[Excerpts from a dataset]
_ _ _ _ _

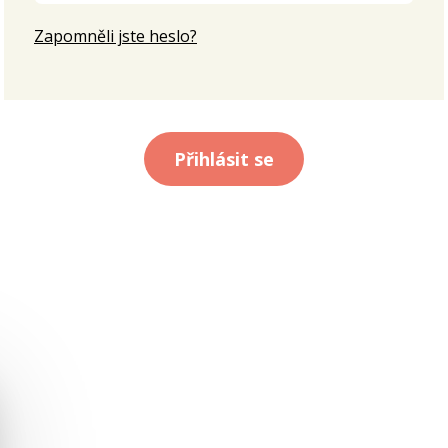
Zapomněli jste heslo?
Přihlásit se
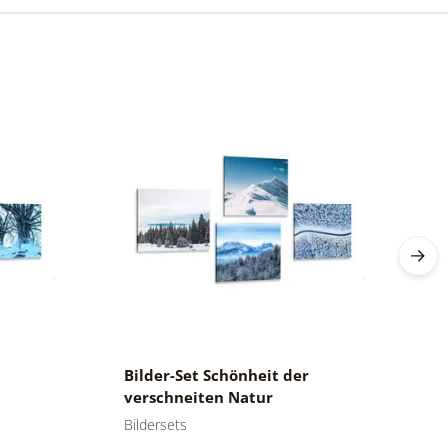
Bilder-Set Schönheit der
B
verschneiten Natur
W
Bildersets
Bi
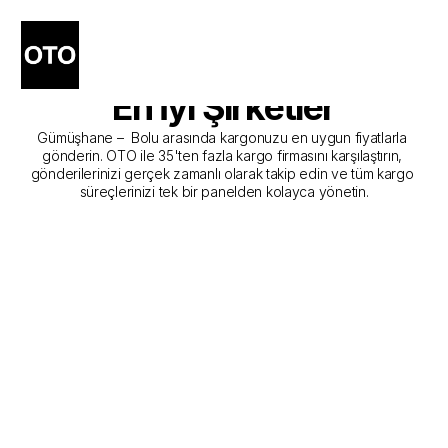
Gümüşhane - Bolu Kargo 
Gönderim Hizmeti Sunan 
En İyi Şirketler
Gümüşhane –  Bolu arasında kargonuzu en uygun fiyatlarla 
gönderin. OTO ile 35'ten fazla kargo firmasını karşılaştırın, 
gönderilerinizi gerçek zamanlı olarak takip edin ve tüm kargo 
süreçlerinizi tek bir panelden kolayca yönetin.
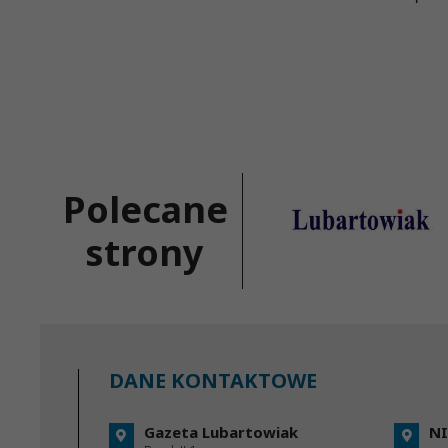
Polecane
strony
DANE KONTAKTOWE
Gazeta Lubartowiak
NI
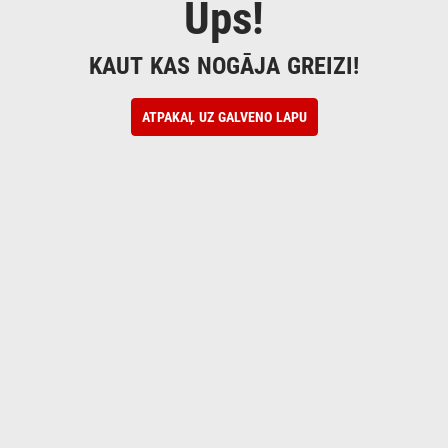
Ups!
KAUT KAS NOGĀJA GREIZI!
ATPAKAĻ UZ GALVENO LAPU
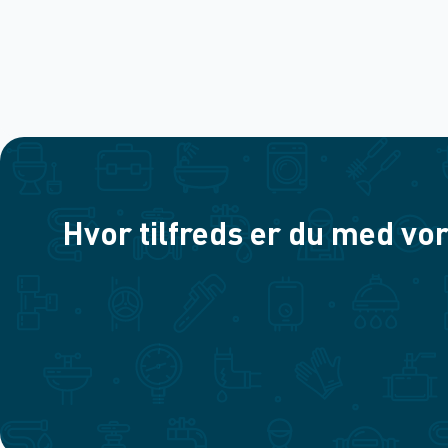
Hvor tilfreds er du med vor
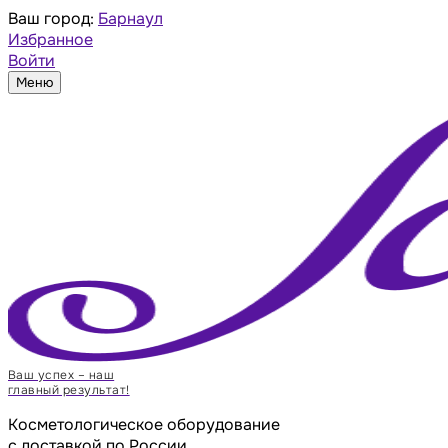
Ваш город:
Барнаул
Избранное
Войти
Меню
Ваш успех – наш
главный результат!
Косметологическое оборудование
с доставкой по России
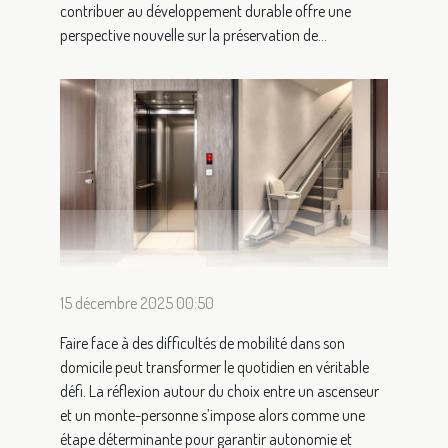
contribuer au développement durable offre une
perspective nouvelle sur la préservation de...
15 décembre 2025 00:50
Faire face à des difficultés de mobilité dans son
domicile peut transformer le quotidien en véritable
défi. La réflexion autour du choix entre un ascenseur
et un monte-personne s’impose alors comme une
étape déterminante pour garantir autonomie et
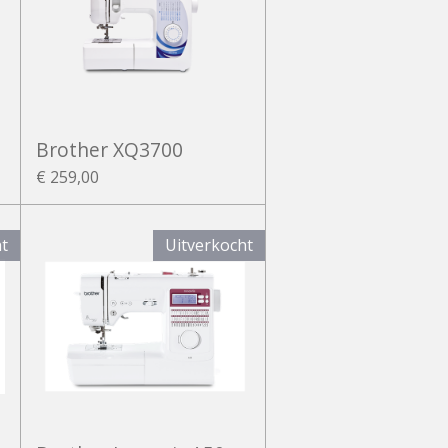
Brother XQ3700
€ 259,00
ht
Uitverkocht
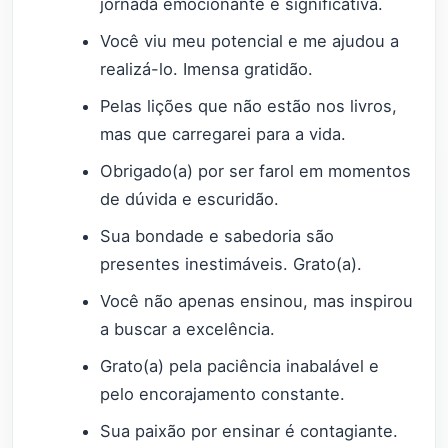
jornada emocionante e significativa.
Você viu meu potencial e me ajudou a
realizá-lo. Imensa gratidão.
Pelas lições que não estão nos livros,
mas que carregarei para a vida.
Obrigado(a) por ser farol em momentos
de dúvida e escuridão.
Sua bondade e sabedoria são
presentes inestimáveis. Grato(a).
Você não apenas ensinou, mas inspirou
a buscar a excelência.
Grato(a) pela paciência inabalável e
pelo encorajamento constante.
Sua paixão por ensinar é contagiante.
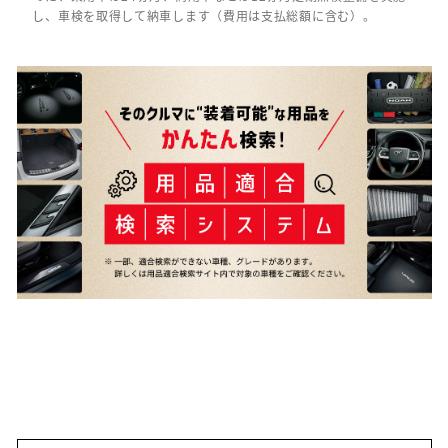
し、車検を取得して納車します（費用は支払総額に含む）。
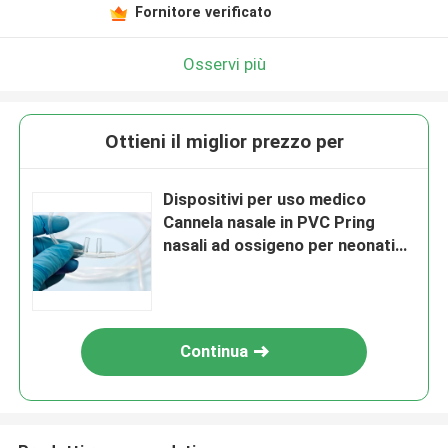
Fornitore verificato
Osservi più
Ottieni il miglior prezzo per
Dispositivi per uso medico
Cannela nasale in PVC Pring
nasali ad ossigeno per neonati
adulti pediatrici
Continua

_ _ _ _ _

• [Work to complete]: Begin with the line that has "a buscar a excelência." and continue to the last line of the entries, printing each line exactly and nothing else; include both ends and skip the pictures.

• [Expected answer]:
a buscar a excelência.
Grato(a) pela paciência inabalável e
pelo encorajamento constante.
Sua paixão por ensinar é contagiante.
し、車検を取得して納車します（費用は支払総額に含む）。
Fornitore verificato
Osservi più
Ottieni il miglior prezzo per
Dispositivi per uso medico
Cannela nasale in PVC Pring
nasali ad ossigeno per neonati
adulti pediatrici
Continua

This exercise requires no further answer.